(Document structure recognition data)
==============================
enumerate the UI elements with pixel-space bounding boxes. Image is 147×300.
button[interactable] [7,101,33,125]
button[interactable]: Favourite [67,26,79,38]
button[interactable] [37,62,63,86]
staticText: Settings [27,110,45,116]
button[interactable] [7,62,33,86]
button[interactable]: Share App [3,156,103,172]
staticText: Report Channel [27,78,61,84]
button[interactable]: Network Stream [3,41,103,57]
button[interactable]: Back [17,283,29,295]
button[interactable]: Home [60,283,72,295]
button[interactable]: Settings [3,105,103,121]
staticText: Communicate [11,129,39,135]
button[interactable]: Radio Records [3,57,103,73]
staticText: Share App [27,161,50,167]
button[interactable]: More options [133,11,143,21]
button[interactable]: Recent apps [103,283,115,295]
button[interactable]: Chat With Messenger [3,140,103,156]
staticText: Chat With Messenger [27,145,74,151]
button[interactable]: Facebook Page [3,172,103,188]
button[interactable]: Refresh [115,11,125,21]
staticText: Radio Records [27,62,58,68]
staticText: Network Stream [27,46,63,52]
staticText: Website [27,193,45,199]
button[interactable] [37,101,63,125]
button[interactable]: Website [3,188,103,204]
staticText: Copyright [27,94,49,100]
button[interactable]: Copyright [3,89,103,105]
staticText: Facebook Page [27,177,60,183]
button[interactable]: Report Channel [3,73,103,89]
==============================
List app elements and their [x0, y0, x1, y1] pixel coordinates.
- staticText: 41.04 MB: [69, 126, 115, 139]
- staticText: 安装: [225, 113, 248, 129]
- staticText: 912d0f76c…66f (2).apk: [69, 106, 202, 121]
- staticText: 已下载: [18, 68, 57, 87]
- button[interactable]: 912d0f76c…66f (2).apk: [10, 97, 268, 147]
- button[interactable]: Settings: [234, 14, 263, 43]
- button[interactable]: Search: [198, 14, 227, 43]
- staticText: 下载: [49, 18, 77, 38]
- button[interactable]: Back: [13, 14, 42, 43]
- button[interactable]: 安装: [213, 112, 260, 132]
==============================
### AIM OF THE TASK
Within the records, on how many lines does the word "Report" appear? Provide the number alone.

### RESULT
2